## BRIEF
Going through the lines below, tally those that include "Zürich", and give only the number.

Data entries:
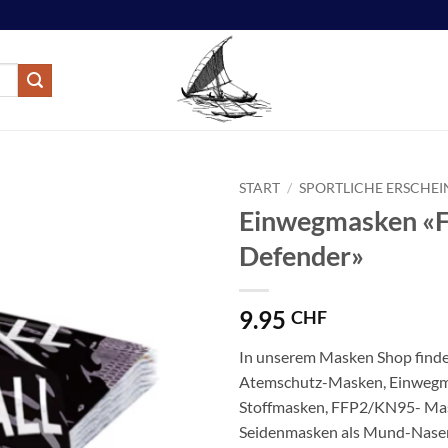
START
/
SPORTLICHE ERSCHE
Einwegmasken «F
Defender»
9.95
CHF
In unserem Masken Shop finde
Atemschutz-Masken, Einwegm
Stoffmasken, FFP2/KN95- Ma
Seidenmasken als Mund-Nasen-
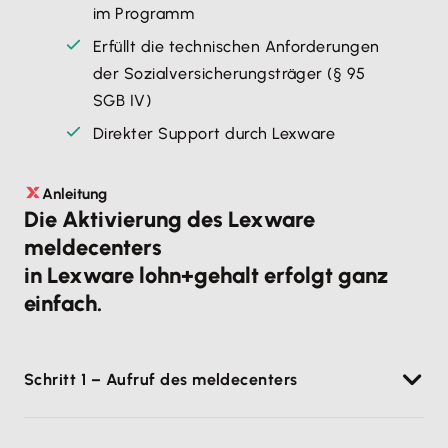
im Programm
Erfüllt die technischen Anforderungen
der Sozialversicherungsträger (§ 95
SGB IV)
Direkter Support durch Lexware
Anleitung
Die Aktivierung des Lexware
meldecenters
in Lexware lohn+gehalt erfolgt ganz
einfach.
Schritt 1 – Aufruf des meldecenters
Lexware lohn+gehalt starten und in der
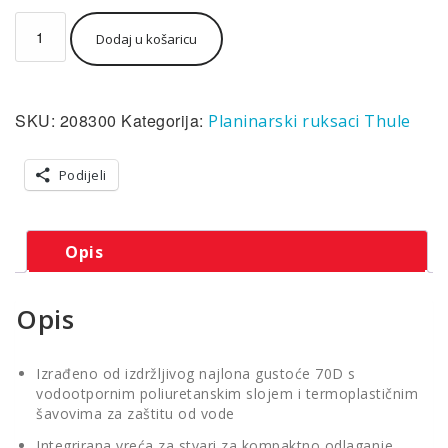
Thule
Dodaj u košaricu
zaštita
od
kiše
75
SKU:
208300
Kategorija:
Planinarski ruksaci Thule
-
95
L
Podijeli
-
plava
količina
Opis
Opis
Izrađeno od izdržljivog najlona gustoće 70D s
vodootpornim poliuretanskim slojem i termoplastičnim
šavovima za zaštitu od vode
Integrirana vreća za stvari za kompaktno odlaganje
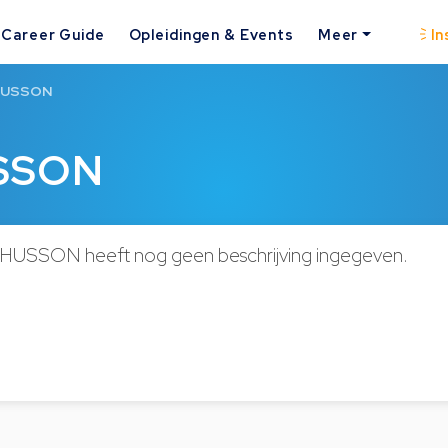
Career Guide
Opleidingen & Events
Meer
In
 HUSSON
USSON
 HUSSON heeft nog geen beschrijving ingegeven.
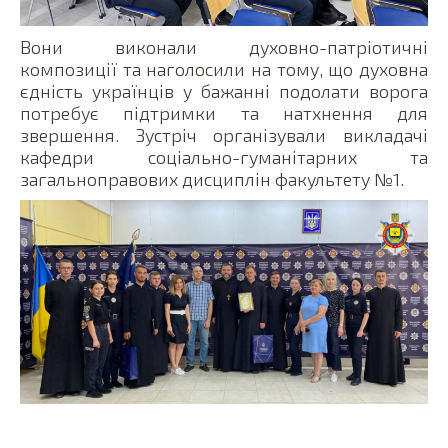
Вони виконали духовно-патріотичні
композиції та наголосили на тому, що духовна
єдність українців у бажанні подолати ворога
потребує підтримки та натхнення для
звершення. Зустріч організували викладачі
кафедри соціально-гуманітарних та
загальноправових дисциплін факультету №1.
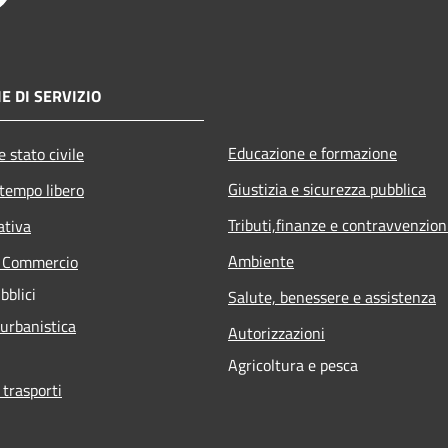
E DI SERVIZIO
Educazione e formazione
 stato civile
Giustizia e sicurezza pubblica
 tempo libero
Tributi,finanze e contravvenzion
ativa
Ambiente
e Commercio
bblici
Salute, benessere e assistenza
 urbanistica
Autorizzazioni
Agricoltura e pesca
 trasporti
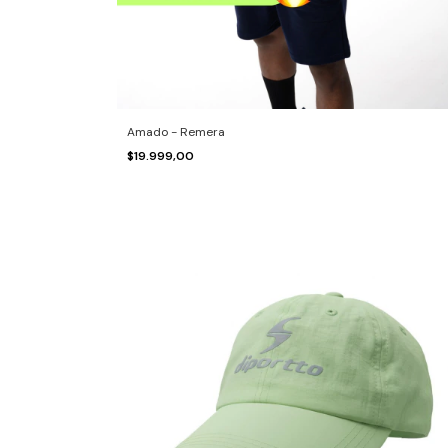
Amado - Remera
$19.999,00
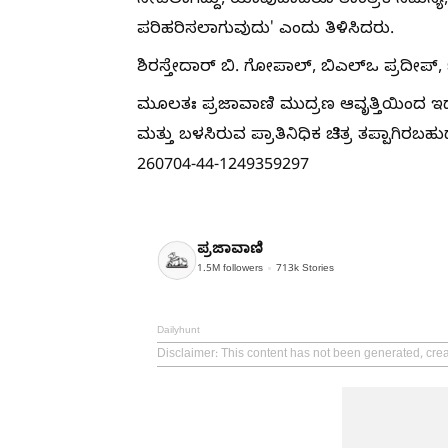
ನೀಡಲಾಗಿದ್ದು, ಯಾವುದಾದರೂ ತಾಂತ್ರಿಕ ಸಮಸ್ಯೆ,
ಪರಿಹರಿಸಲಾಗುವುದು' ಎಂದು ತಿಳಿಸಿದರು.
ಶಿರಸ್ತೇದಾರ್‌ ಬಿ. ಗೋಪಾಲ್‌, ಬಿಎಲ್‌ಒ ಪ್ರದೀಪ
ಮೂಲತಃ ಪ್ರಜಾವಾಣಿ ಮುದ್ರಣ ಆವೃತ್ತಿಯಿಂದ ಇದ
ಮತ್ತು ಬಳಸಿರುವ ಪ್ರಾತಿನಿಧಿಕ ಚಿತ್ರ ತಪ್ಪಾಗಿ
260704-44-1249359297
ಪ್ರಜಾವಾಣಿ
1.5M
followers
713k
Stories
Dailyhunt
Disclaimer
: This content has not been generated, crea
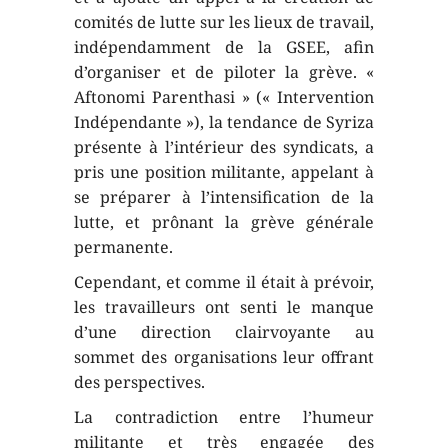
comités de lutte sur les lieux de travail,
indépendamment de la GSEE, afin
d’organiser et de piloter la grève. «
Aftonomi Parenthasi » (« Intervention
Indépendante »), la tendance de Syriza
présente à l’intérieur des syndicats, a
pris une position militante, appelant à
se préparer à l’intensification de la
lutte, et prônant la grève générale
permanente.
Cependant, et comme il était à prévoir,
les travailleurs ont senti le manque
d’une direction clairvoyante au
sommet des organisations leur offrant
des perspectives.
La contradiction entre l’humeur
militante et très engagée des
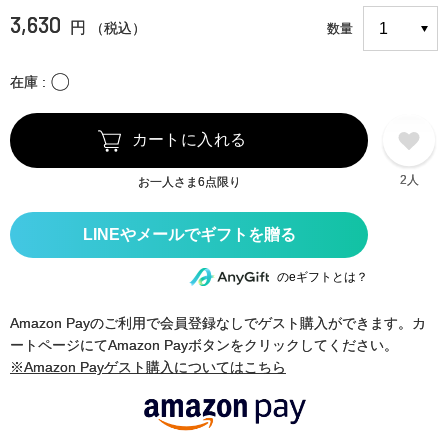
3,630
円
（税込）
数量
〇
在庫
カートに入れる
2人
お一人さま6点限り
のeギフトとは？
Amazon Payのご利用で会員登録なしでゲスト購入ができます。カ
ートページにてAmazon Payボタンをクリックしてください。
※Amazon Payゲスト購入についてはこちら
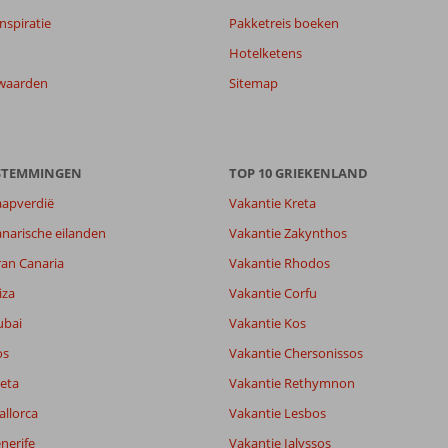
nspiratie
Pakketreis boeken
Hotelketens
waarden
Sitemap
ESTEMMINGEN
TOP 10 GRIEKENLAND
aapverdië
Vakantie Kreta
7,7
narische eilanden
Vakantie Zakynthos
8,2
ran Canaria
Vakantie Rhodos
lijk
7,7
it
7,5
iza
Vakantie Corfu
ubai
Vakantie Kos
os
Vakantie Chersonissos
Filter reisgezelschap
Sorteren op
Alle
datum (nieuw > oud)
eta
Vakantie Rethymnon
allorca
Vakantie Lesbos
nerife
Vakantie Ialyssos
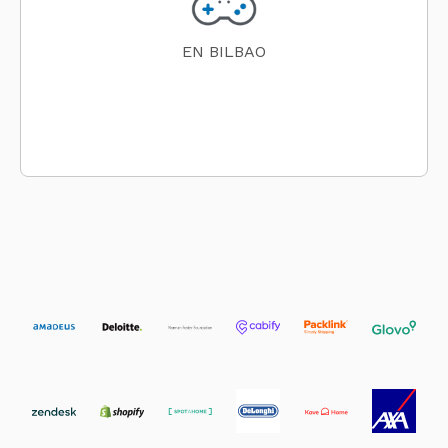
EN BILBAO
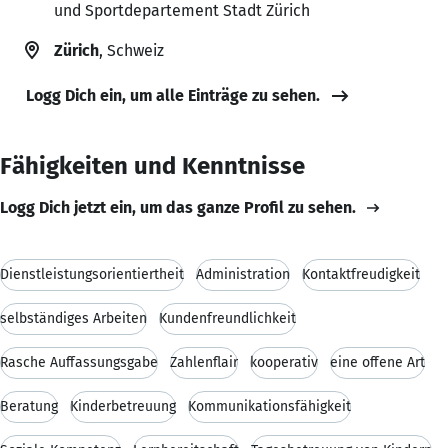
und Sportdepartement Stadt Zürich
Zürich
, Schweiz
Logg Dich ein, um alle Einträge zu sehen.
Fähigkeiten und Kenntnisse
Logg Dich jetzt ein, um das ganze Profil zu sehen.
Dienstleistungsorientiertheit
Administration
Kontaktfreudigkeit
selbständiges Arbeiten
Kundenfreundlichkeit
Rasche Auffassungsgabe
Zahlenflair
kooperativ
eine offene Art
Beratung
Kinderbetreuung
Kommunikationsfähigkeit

## ANSWER BELOW
2